February 28, 2010

Pain au Fromage

Translated, Cheese Hearth Bread. This bread smells absolutely fantastic and tastes just as good when served warm. I couldn't place it's distinctive flavor and smell until I realized it tastes like Cheezits in bread form.

Pain au Fromage
2 tsp. dry yeast
1 1/4 cups water
3 1/2 cups unbleached flour
1 1/2 tsp. salt
1 Tbsp. olive oil
8 oz. shredded sharp Cheddar

Sprinkle yeast in 1/2 cup water. Let sit 5 minutes and stir to dissolve. Mix flour and salt in large bowl. Make a well in the center of the flour, and pour in the dissolved yeast.

Use a wooden spoon to draw enough of the flour into the dissolved yeast to form a soft paste.

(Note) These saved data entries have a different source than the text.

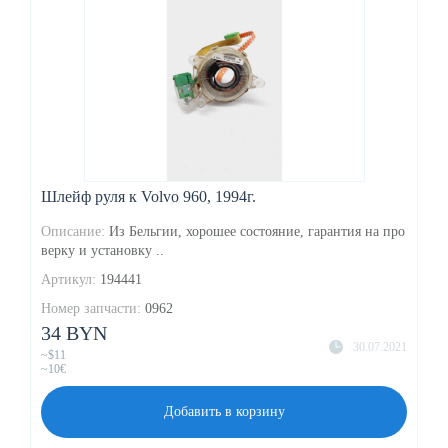
Шлейф руля к Volvo 960, 1994г.
Описание:
Из Бельгии, хорошее состояние, гарантия на про
верку и установку ..
Артикул:
194441
Номер запчасти:
0962
34 BYN
30.07.2021
~$11
~10€
Добавить в корзину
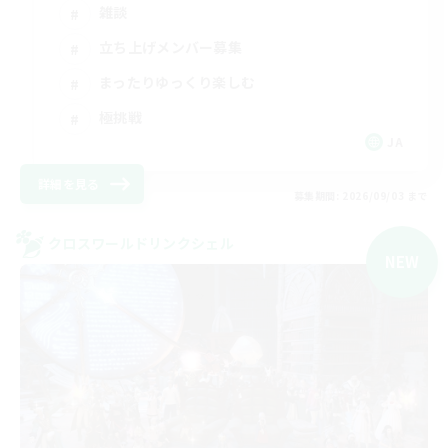
雑談
立ち上げメンバー募集
まったりゆっくり楽しむ
極挑戦
JA
詳細を見る
募集期間: 2026/09/03 まで
クロスワールドリンクシェル
NEW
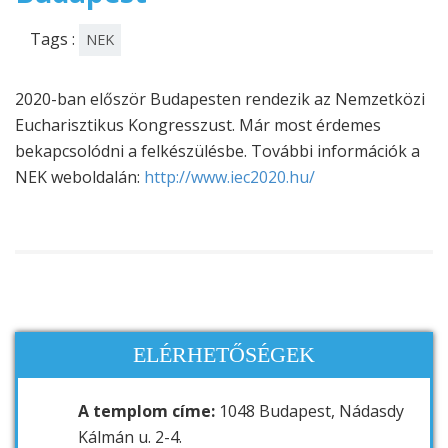
Tags :
NEK
2020-ban először Budapesten rendezik az Nemzetközi
Eucharisztikus Kongresszust. Már most érdemes
bekapcsolódni a felkészülésbe. További információk a
NEK weboldalán:
http://www.iec2020.hu/
ELÉRHETŐSÉGEK
A templom címe:
1048 Budapest, Nádasdy
Kálmán u. 2-4.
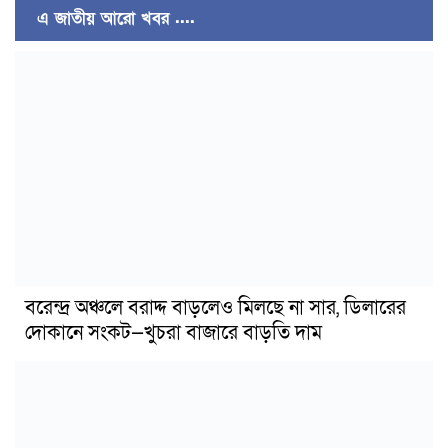
এ জাতীয় আরো খবর ....
বরেন্দ্র অঞ্চলে বরাদ্দ বাড়লেও মিলছে না সার, ডিলারের
দোকানে সংকট—খুচরা বাজারে বাড়তি দাম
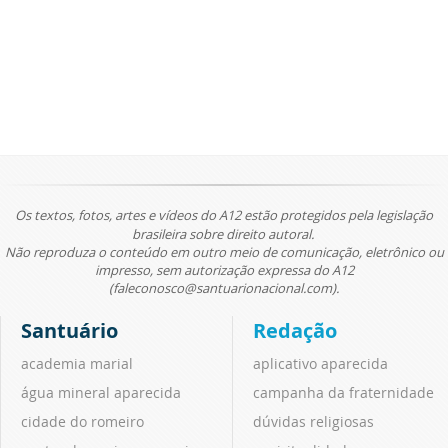
Os textos, fotos, artes e vídeos do A12 estão protegidos pela legislação
brasileira sobre direito autoral.
Não reproduza o conteúdo em outro meio de comunicação, eletrônico ou
impresso, sem autorização expressa do A12
(faleconosco@santuarionacional.com).
Santuário
Redação
academia marial
aplicativo aparecida
água mineral aparecida
campanha da fraternidade
cidade do romeiro
dúvidas religiosas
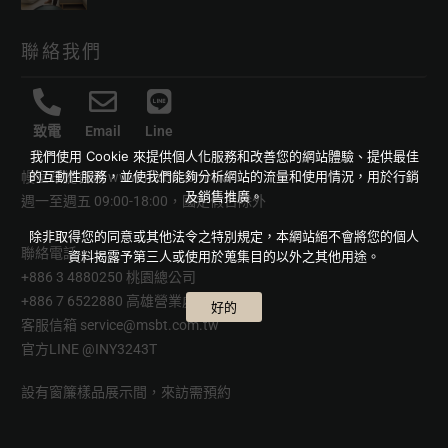
聯絡我們
致電
Email
Line
我們使用 Cookie 來提供個人化服務和改善您的網站體驗、提供最佳
的互動性服務，並使我們能夠分析網站的流量和使用情況，用於行銷
幔室布緹官網
www.msbt.com.tw
及銷售推廣。
週一至週五 09:00-18:00，國定假日除外
除非取得您的同意或其他法令之特別規定，本網站絕不會將您的個人
聯絡電話
資料揭露予第三人或使用於蒐集目的以外之其他用途。
+886 3 4880250 桃園總公司
+886 7 6522880 高雄營業處
好的
客服信箱
service@msbt.com.tw
官方LINE
@INY3243T
設有窗簾樣品展示間，來訪需預約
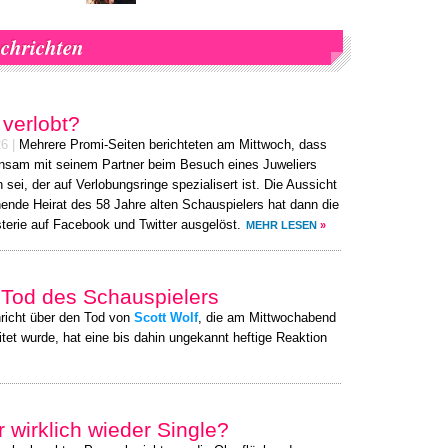
chrichten
 verlobt?
26
|
Mehrere Promi-Seiten berichteten am Mittwoch, dass
nsam mit seinem Partner beim Besuch eines Juweliers
sei, der auf Verlobungsringe spezialisert ist. Die Aussicht
hende Heirat des 58 Jahre alten Schauspielers hat dann die
terie auf Facebook und Twitter ausgelöst.
MEHR LESEN
»
Tod des Schauspielers
richt über den Tod von
Scott Wolf
, die am Mittwochabend
itet wurde, hat eine bis dahin ungekannt heftige Reaktion
 wirklich wieder Single?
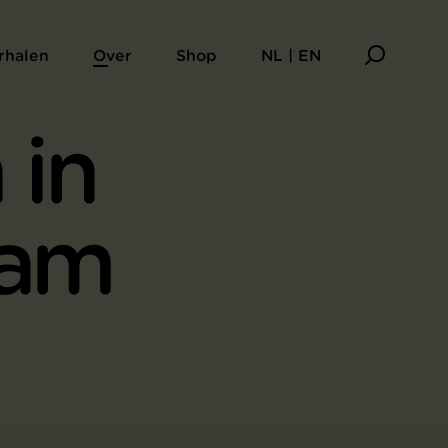
rhalen
Over
Shop
NL | EN
 in
dam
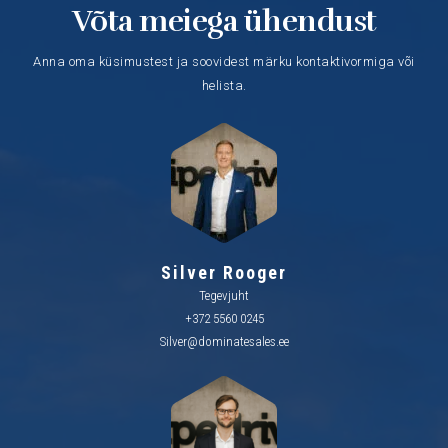
Võta meiega ühendust
Anna oma küsimustest ja soovidest märku kontaktivormiga või
helista.
Silver Rooger
Tegevjuht
+372 5560 0245
Silver@dominatesales.ee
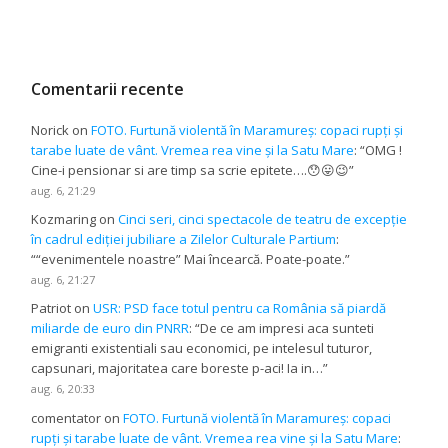
Comentarii recente
Norick
on
FOTO. Furtună violentă în Maramureș: copaci rupți și
tarabe luate de vânt. Vremea rea vine și la Satu Mare
: “
OMG !
Cine-i pensionar si are timp sa scrie epitete….😯😛😉
”
aug. 6, 21:29
Kozmaring
on
Cinci seri, cinci spectacole de teatru de excepție
în cadrul ediției jubiliare a Zilelor Culturale Partium
:
“
“evenimentele noastre” Mai încearcă. Poate-poate.
”
aug. 6, 21:27
Patriot
on
USR: PSD face totul pentru ca România să piardă
miliarde de euro din PNRR
: “
De ce am impresi aca sunteti
emigranti existentiali sau economici, pe intelesul tuturor,
capsunari, majoritatea care boreste p-aci! Ia in…
”
aug. 6, 20:33
comentator
on
FOTO. Furtună violentă în Maramureș: copaci
rupți și tarabe luate de vânt. Vremea rea vine și la Satu Mare
:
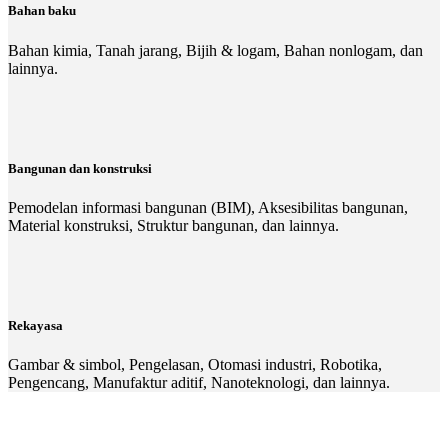
Bahan baku
Bahan kimia, Tanah jarang, Bijih & logam, Bahan nonlogam, dan
lainnya.
Bangunan dan konstruksi
Pemodelan informasi bangunan (BIM), Aksesibilitas bangunan,
Material konstruksi, Struktur bangunan, dan lainnya.
Rekayasa
Gambar & simbol, Pengelasan, Otomasi industri, Robotika,
Pengencang, Manufaktur aditif, Nanoteknologi, dan lainnya.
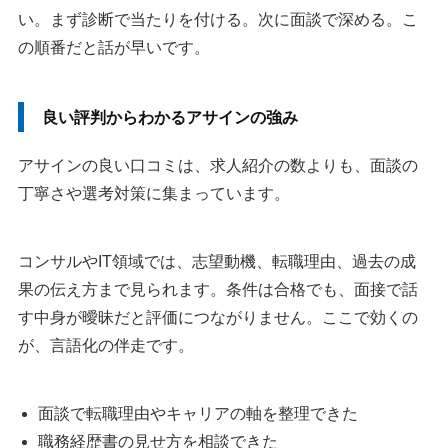
い。まず診断で当たりを付ける。次に面談で深める。こ
の順番だと話が早いです。
良い評判からわかるアサインの強み
アサインの良い口コミは、求人紹介の数よりも、面談の
丁寧さや選考対策に集まっています。
コンサルやIT領域では、志望動機、転職理由、過去の成
果の伝え方まで見られます。条件は合格でも、面接で話
す中身が曖昧だと評価につながりません。ここで効くの
が、言語化の伴走です。
面談で転職理由やキャリアの軸を整理できた
職務経歴書の見せ方を相談できた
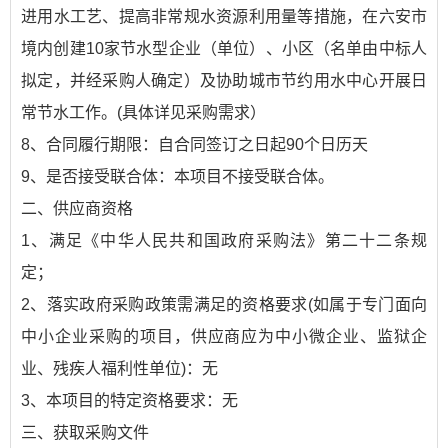
进用水工艺、提高非常规水资源利用量等措施，在六安市
境内创建10家节水型企业（单位）、小区（名单由中标人
拟定，并经采购人确定）及协助城市节约用水中心开展日
常节水工作。(具体详见采购需求）
8、合同履行期限：自合同签订之日起90个日历天
9、是否接受联合体：本项目不接受联合体。
二、供应商资格
1、满足
《中华人民共和国政府采购法》
第二十二条规
定；
2、落实政府采购政策需满足的资格要求(如属于专门面向
中小企业采购的项目，供应商应为中小微企业、监狱企
业、残疾人福利性单位)：无
3、本项目的特定资格要求：无
三、获取采购文件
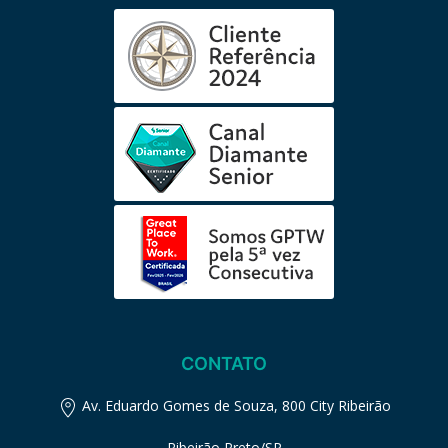
CONTATO
Av. Eduardo Gomes de Souza, 800 City Ribeirão
Ribeirão Preto/SP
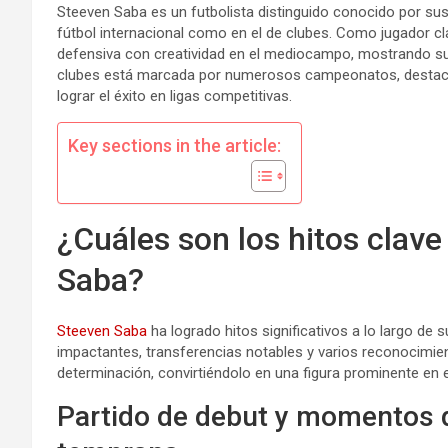
Steeven Saba es un futbolista distinguido conocido por sus 
fútbol internacional como en el de clubes. Como jugador cl
defensiva con creatividad en el mediocampo, mostrando sus 
clubes está marcada por numerosos campeonatos, destacan
lograr el éxito en ligas competitivas.
Key sections in the article:
¿Cuáles son los hitos clave
Saba?
Steeven Saba
ha logrado hitos significativos a lo largo de 
impactantes, transferencias notables y varios reconocimient
determinación, convirtiéndolo en una figura prominente en e
Partido de debut y momentos d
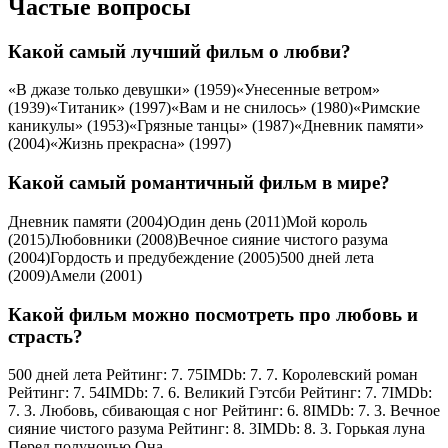
Частые вопросы
Какой самый лучший фильм о любви?
«В джазе только девушки» (1959)«Унесенные ветром»
(1939)«Титаник» (1997)«Вам и не снилось» (1980)«Римские
каникулы» (1953)«Грязные танцы» (1987)«Дневник памяти»
(2004)«Жизнь прекрасна» (1997)
Какой самый романтичный фильм в мире?
Дневник памяти (2004)Один день (2011)Мой король
(2015)Любовники (2008)Вечное сияние чистого разума
(2004)Гордость и предубеждение (2005)500 дней лета
(2009)Амели (2001)
Какой фильм можно посмотреть про любовь и
страсть?
500 дней лета Рейтинг: 7. 75IMDb: 7. 7. Королевский роман
Рейтинг: 7. 54IMDb: 7. 6. Великий Гэтсби Рейтинг: 7. 7IMDb:
7. 3. Любовь, сбивающая с ног Рейтинг: 6. 8IMDb: 7. 3. Вечное
сияние чистого разума Рейтинг: 8. 3IMDb: 8. 3. Горькая луна
Перед полуночью Она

Cover the bowl with a dish towel and let sit 20 minutes.

Pour about half the remaining water into the well. Mix in flour. Stir in the reserved water as needed to form a firm, moist dough. Knead dough until smooth and elastic. Then knead in shredded cheese (and this will likely take longer than expected ... be patient).

Put dough into clean bowl, and cover. Let rise until doubled, about 1 1/2 hours. Punch down, and let rest 10 minutes. Divide dough into 4 equal pieces by flattening into a round and cutting into triangles. Let rest 10 minutes.

Roll out each piece of dough into a flat, oval shape, about 1/4 inch thick. If dough resists, let rest 1 to 2 minutes. Transfer dough onto two greased baking sheets.

With a sharp knife, make 5 slashes across each dough, leaving 1 inch on either edge. Open up each slash by pulling gently apart. Cover and let rest 45 minutes.

Preheat oven to 400ºF. Bake 25 to 30 minutes until crisp, golden and hollow sounding when tapped underneath. Cool on a wire rack.